Analyzer 316 examines information obtained by collector 312 and/or observations of state engine 314 to determine whether a data transfer was delayed or obstructed and/or to identify the locus of a delayed or obstructed data transfer. For example, if operating in an online mode to monitor a data transfer operation in real-time or near real-time, analyzer 316 (or state engine 314) may compare durations of states of the monitored operation to benchmarks for the various states of the state model or, equivalently, compare delays between state transitions of the operation to benchmarks for such transitions. If a delay exceeds a corresponding benchmark, the operation may be deemed delayed or obstructed. Or, if operating in an offline mode to diagnose a data operation observed to be slow (or to never finish), analyzer 316 may determine which state transition or state transitions took too long. In either case, by identifying the state transitions at which the operations were delayed, the analyzer can easily identify the realm in which the delay or bottleneck occurred.
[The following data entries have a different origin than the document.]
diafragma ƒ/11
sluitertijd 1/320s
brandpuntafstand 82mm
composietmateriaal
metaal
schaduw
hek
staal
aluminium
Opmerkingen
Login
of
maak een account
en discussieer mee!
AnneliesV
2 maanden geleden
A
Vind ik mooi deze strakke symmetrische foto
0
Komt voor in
Collector 312 and/or analyzer 316 may also operate to assemble benchmarks for different state transitions and/or overall data transfer operations, for use in identifying delayed or obstructed transitions and/or transfers. For example, times elapsed between a given pair of consecutive state transitions may be observed for some number of data transfer operations that were not considered slow or delayed. The average elapsed time, or some other representative value (e.g., the median elapsed time, the maximum elapsed time) may be adopted as the benchmark for that pair of state transitions. Different benchmarks may be established for different applications, different environmental factors (e.g., time of day, amount of data being transferred)
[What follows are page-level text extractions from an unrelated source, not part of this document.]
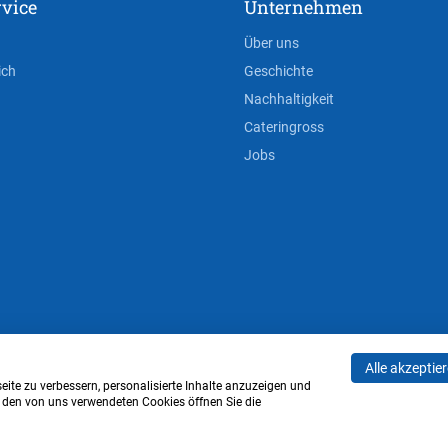
vice
Unternehmen
Über uns
ich
Geschichte
Nachhaltigkeit
Cateringross
Jobs
Alle akzeptie
AGB
Privacy Policy
Impressum
Cookie-Einstell
ite zu verbessern, personalisierte Inhalte anzuzeigen und
u den von uns verwendeten Cookies öffnen Sie die
Verwaltung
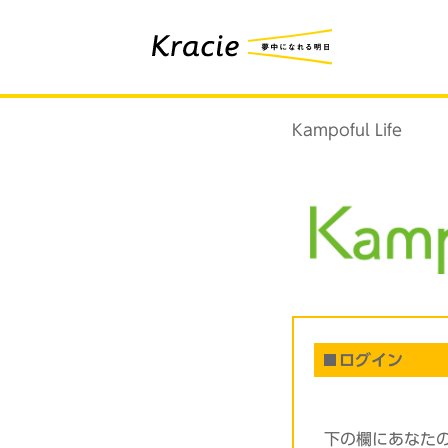
Kampoful Life
ログイン
下の欄にあなた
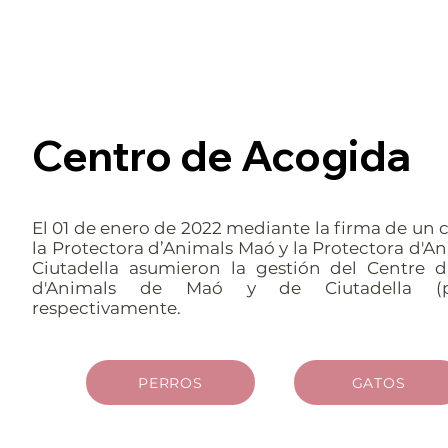
Centro de Acogida
El 01 de enero de 2022 mediante la firma de un
la Protectora d’Animals Maó y la Protectora d'A
Ciutadella asumieron la gestión del Centre d'
d'Animals de Maó y de Ciutadella (pe
respectivamente.
PERROS
GATOS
Results generated by analyzer 316 and/or other elements of monitor 310 may be displayed on a display device for a human operator, may be transmitted to an operator via instant message, electronic mail, or other means, and may be logged or otherwise recorded on monitor 310 and/or other devices.
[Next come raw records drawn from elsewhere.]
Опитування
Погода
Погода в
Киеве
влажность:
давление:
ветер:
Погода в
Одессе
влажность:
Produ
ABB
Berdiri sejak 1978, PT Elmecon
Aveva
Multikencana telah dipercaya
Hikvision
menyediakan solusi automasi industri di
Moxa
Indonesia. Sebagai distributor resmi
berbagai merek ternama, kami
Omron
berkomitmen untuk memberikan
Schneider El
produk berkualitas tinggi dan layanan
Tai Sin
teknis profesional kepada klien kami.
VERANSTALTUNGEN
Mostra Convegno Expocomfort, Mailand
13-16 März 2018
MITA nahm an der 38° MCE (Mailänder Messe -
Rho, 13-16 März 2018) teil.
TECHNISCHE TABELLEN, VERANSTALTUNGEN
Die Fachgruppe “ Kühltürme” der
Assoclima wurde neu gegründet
On individual data receivers and data senders, any suitable utilities or tools may be used to record useful information and to send it to monitor 310. For example, a given device may use the commands/utilities netstat and/or ss, with appropriate parameters. The netstat command yields statistics regarding network connections and network protocol statistics, such as the size of send queues and receive queues for TCP/IP sockets. The ss command yields various socket statistics, including queue sizes.

When information is collected by collector 312 (or by individual devices for use by collector 312), some restrictions or guidelines for collecting the information may be applied. For example, if queue sizes (e.g., for send and receive queues) cannot be provided or collected continuously for sockets being used for data transfer operations, such as when only instantaneous values can be obtained, the queue sizes must be observed multiple times during a data transfer operation so that multiple data points will be available, and over a sufficiently long period of time to make the information meaningful.

For example, uncharacteristic results may be observed if all the readings were obtained during just 5% or 10% of the duration of the operation. Also, to avoid generating excessive overhead (e.g., by consuming many processor cycles), it may be advisable to apply relatively generous delays between readings (e.g., 5 seconds, 10 seconds).

However, delays between invocations of netstat, ss, and/or other utilities or tools should be dynamic (i.e., not of fixed duration) in order to avoid accidental or coincidental synchronization with protocol operations. Otherwise, if an application was configured to read or write data every X seconds, and if a particular utility was invoked with the same periodicity, the results could be skewed. For example, if a utility for reading the size of a read queue was repeatedly invoked immediately after the corresponding application read from the queue (e.g., every X seconds), it may seem that the read queue was always empty.

FIG. 4 is a flow chart demonstrating a method of identifying a realm in which a data transfer is delayed or blocked, according to some embodiments. The method of FIG. 4 is applied offline, that is, after detection of a slow (or stuck) data transfer. Other methods for online troubleshooting, to identify a slow data transfer operation in real-time or near real-time and the realm in which the operation is obstructed, may be derived from the illustrated method. Also, in other embodiments, operations described below may be performed in different orders without exceeding the scope of these embodiments.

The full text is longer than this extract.